No decorrer da trajetória do grupo, marcada pela convivência com diversos outros grupos de teatro da atualidade, observo que muito tem se pensado na consolidação de elementos que signifiquem uma identidade poética para os grupos.
Todavia, percebo que na busca por esta identidade poética, muito pouco se fala a respeito dos sujeitos integrantes de tais grupos, de seu comprometimento ético individual e de como esse comprometimento ético reverbera na prática e na consequente identidade dos mesmos grupos. Também não se fala sobre a identidade como algo relativo, mas muito frequentemente como algo fixado. Já Bakhtin falava de uma identidade relativa do sujeito, não fixada, e tenho embasado minhas reflexões nesta ótica, trazendo esta realidade para pensar a vivência do grupo: se um grupo é formado de sujeitos, assim como a identidade do sujeito, a do grupo também pode ser considerada com relatividade e não fixidez.  

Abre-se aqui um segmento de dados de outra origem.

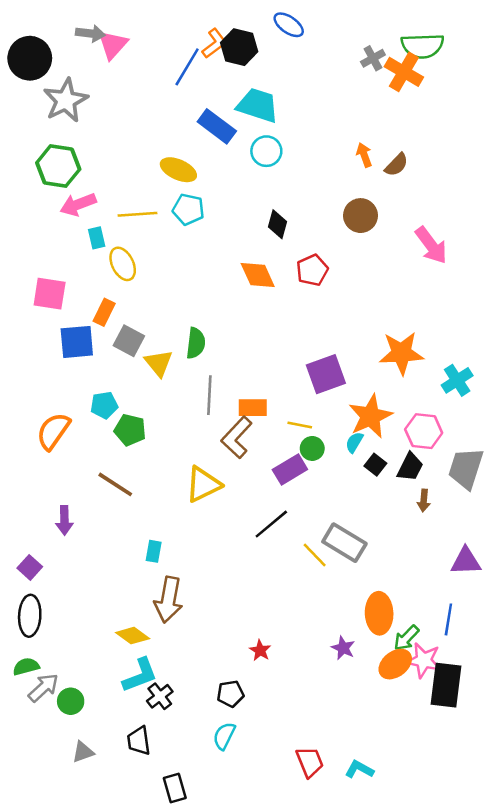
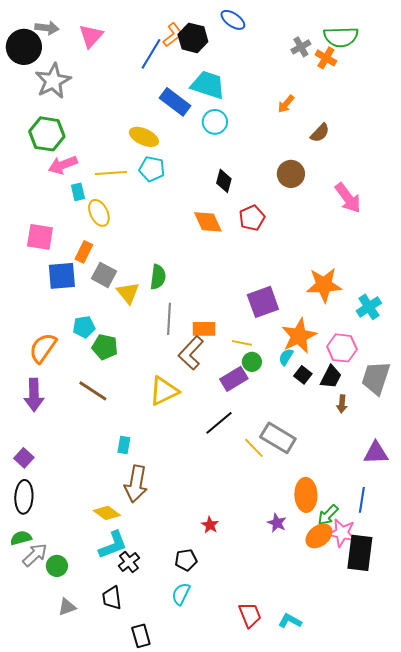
gray arrow: (90, 33) -> (47, 28), moved
orange cross: (404, 72) -> (326, 58), size x0.7
orange arrow: (364, 155) -> (286, 104), moved, turned -120
purple arrow: (64, 520) -> (34, 395), moved, size x1.4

            Assim, tenho pensado muito em possibilidades de trabalho coletivo, mas de um coletivo que pense de forma harmônica a instância do coletivo e a do indivíduo. Acredito que, anteriormente a criar estruturas sobre o funcionamento dos grupos, é preciso problematizar a existência do próprio grupo. E penso que uma adequada forma de fazê-lo é trazer à tona a instância do sujeito colocado neste grupo.